GREENSBORO — Two days after the Greensboro City Council aired its confusion over funding for a proposed downtown hotel, Guilford County commissioners realized they too made key mistakes regarding the project.
Both boards believe they didn’t get enough information or time to review the requests vying to take advantage of millions in preferential federal financing.
In the case of the commissioners, they voted last month to put the Ole Asheboro Hotel project ahead of five other qualifying projects, giving it nearly all of the county’s first allocation of American Recovery and Reinvestment Act bonds.
Now, at least five of those commissioners say they didn’t realize the other projects would have to wait for funding — and endure more scrutiny — because of their move.

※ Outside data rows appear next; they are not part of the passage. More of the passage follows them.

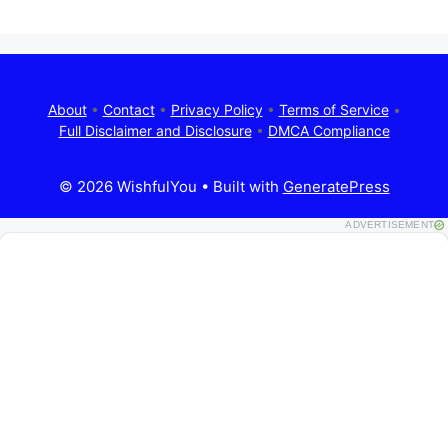
About
•
Contact
•
Privacy Policy
•
Terms of Service
•
Full Disclaimer and Disclosure
•
DMCA Compliance
© 2026 WishfulYou
• Built with
GeneratePress
ADVERTISEMENT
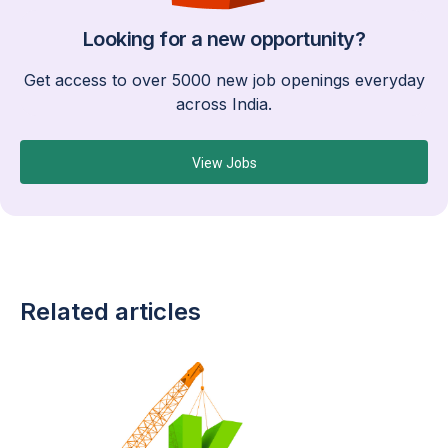
Looking for a new opportunity?
Get access to over 5000 new job openings everyday
across India.
View Jobs
Related articles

“I was just laughing the other day that the Greensboro City Council could have approved something without realizing they’d done it,” Commissioner Linda Shaw said.

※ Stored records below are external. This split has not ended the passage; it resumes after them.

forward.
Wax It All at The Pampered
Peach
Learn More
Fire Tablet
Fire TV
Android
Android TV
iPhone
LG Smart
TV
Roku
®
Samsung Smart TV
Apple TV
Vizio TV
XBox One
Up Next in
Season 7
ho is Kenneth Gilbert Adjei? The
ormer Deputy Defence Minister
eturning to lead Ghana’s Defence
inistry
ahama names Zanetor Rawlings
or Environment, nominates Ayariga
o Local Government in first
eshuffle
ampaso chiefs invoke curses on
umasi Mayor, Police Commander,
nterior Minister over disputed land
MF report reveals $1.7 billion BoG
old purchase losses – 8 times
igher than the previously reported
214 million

“But I guess here we are in the same boat. I guess you’d have to say shame on us,” she said. “It’s not the staff’s fault, and the county manager always makes sure we’re informed. We just should have been more careful.”

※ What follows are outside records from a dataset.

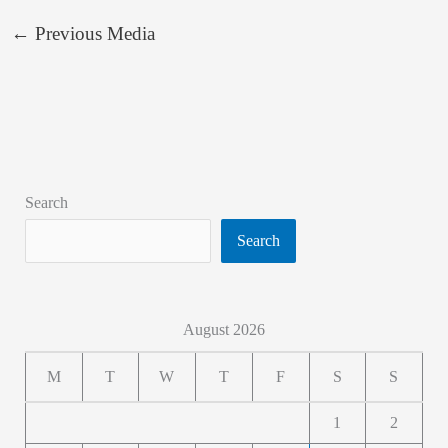
←
Previous Media
Search
Search
August 2026
M
T
W
T
F
S
S
1
2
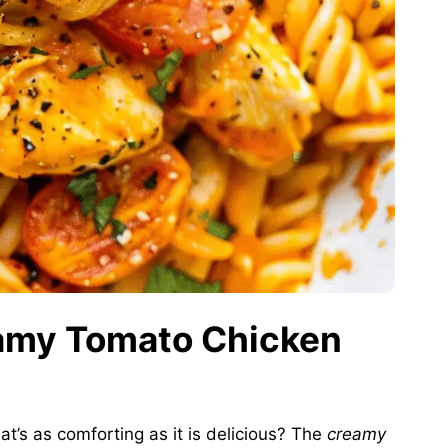
eamy Tomato Chicken
at’s as comforting as it is delicious? The
creamy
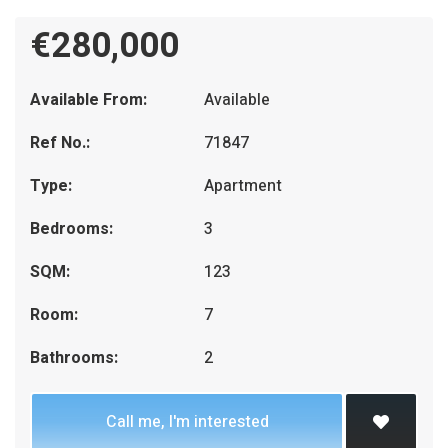
€280,000
Available From:
Available
Ref No.:
71847
Type:
Apartment
Bedrooms:
3
SQM:
123
Room:
7
Bathrooms:
2
Call me, I'm interested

The recovery zone facility bonds were created under the 2009 federal stimulus act. The program allows private developers to borrow at a low interest rate.
The bonds are funded and paid for privately — local taxpayers are not liable. But the construction projects still have to meet financial muster with a state commission before the bonds can be issued.
Both Guilford County and Greensboro got an allocation under the program — $19 million for Greensboro and $9.8 million for the county — that allowed them to approve projects that could take advantage of the preferential financing.
The hotel project, backed by a local group of investors, would be a 200-room, eight-story luxury hotel on the corner of South Elm Street and February One Place.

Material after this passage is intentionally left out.